Requirement: Once the images are set aside, write out the rest of the records exactly.

Source material:
══════════
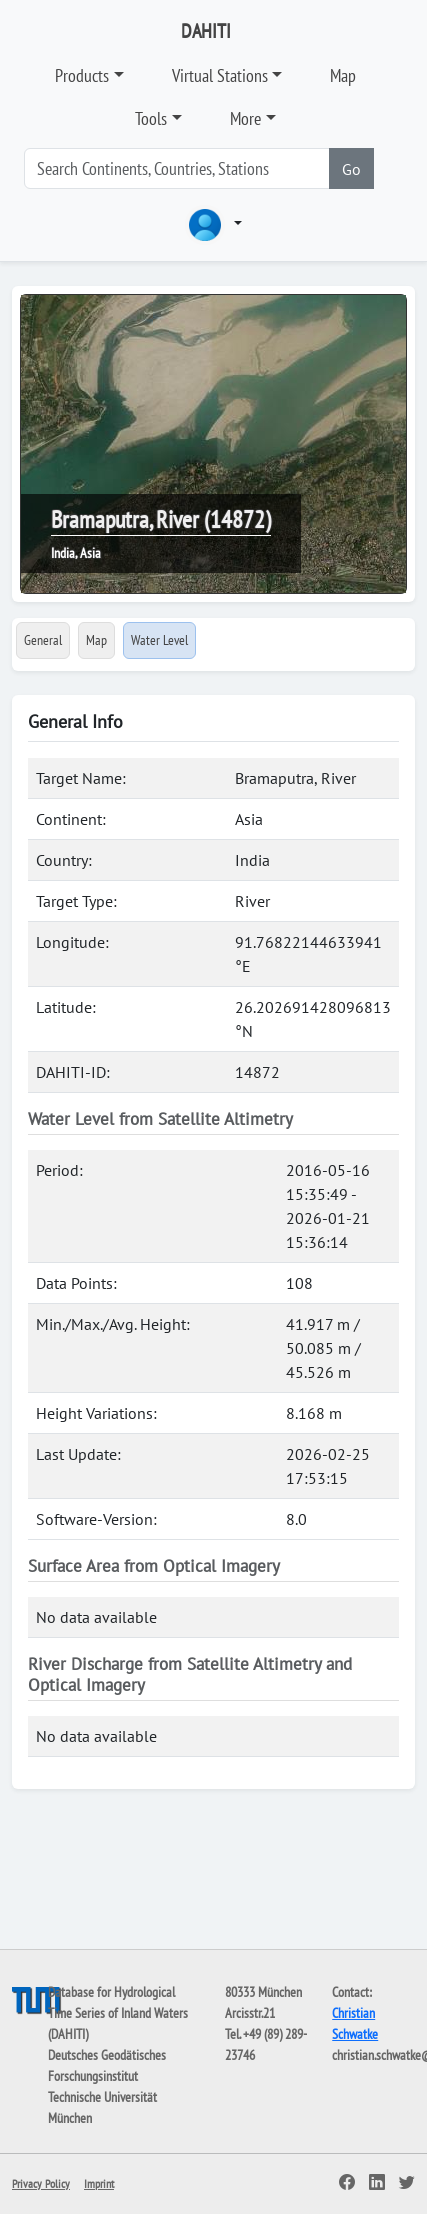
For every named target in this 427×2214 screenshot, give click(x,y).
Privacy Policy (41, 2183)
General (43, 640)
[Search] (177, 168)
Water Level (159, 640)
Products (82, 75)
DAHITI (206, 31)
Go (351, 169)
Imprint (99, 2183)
══════════
Response area:
For every named target in this 427×2214 screenshot, give click(x,y).
Privacy Policy (41, 2183)
General (43, 640)
[Search] (177, 168)
Water Level (159, 640)
Products (82, 75)
DAHITI (206, 31)
Go (351, 169)
Imprint (99, 2183)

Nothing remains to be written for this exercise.